Ne L’ordine del discorso Foucault analizza in particolare le varie forme in cui in
ogni società la produzione del discorso è al tempo stesso controllata e selezionata, in
modo da scongiurarne i poteri e i pericoli, e poterlo cosí padroneggiare. Questione piú
che mai di drammatica attualità.
Alla riedizione del testo si è aggiunta la plaquette di candidatura al Collège de
France, intitolata Titoli e lavori, nella quale Foucault offre una illuminante sintesi di
tutte le sue ricerche anteriori, illustrando il cammino percorso fino ad allora, e
delineando alcuni dei problemi e dei campi che avrebbero dovuto essere oggetto delle
sue indagini e del suo insegnamento negli anni a venire.

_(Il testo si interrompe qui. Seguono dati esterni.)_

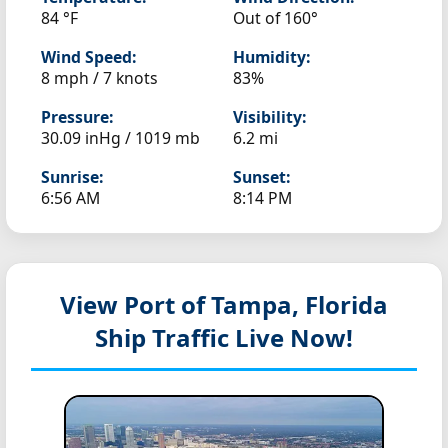
84 °F
Out of 160°
Wind Speed:
Humidity:
8 mph / 7 knots
83%
Pressure:
Visibility:
30.09 inHg / 1019 mb
6.2 mi
Sunrise:
Sunset:
6:56 AM
8:14 PM
View Port of Tampa, Florida
Ship Traffic Live Now!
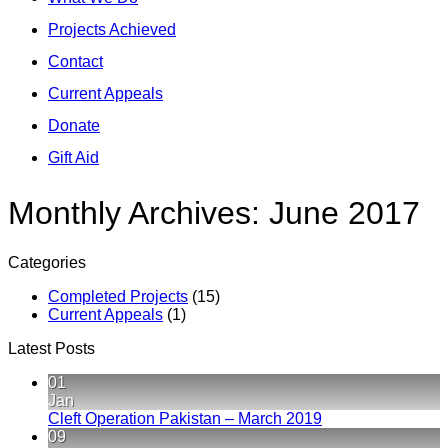
Projects Achieved
Contact
Current Appeals
Donate
Gift Aid
Monthly Archives:
June 2017
Categories
Completed Projects
(15)
Current Appeals
(1)
Latest Posts
01
Jan
No
Cleft Operation Pakistan – March 2019
Comments
09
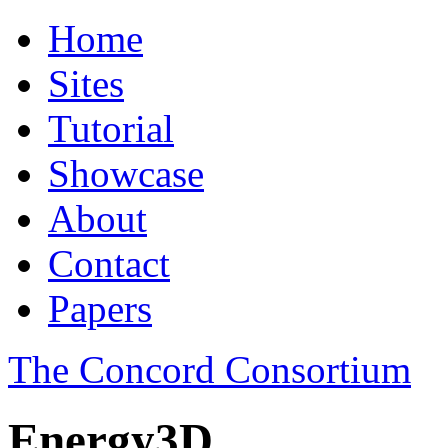
Home
Sites
Tutorial
Showcase
About
Contact
Papers
The Concord Consortium
Energy3D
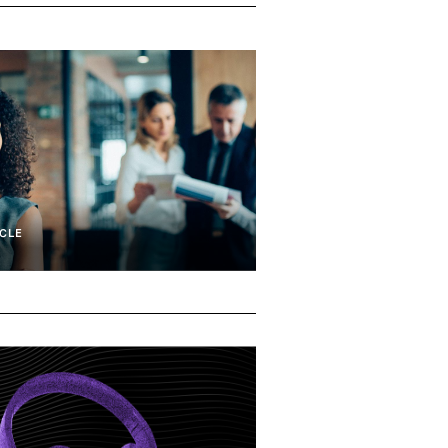
CLE
tiveness
CEO Succession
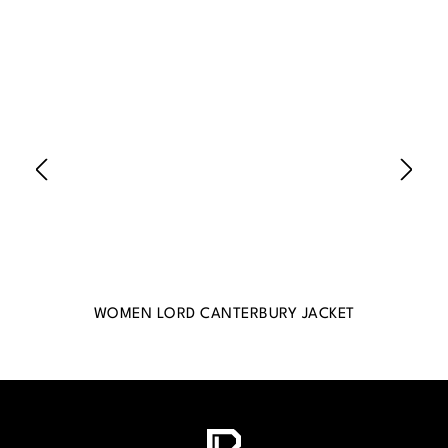
WOMEN LORD CANTERBURY JACKET
WO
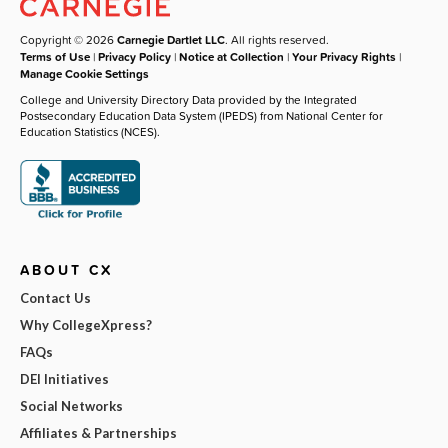
Copyright © 2026
Carnegie Dartlet LLC
. All rights reserved.
Terms of Use
|
Privacy Policy
|
Notice at Collection
|
Your Privacy Rights
|
Manage Cookie Settings
College and University Directory Data provided by the Integrated
Postsecondary Education Data System (IPEDS) from National Center for
Education Statistics (NCES).
ABOUT CX
Contact Us
Why CollegeXpress?
FAQs
DEI Initiatives
Social Networks
Affiliates & Partnerships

A completare il dossier relativo agli esordi dell’avventura foucaultiana, i due
interventi con i quali Jules Vuillemin sosterrà la candidatura di Foucault alla
prestigiosa istituzione.
Nella Postfazione che chiude il volume, infine, Mauro Bertani rievoca alcuni dei
temi e dei problemi affrontati da Foucault nel corso dei tredici anni di ricerche febbrili
e di insegnamento instancabile, fino a poco prima della morte, al Collège de France.
L’autore
Michel Foucault (Poitiers, 1926 - Parigi, 1984), la cui opera ha rinnovato in modo
decisivo lo studio delle scienze umane, ha insegnato al Centro universitario
sperimentale di Vincennes e, dal 1970 al 1984, al Collège de France. Tra le sue
opere, sono disponibili nel catalogo Einaudi: Nascita della clinica («Biblioteca
Einaudi»), Sorvegliare e punire («ET Saggi»), Il discorso, la storia, la verità
(«Einaudi contemporanea»), L’ordine del discorso («Piccola Biblioteca Einaudi
Nuova serie»), Mal fare, dir vero («Piccola Biblioteca Einaudi Nuova serie»).
Altri libri importanti: Storia della follia, Le parole e le cose (entrambi Rizzoli),
La volontà di sapere e L’uso dei piaceri (Feltrinelli).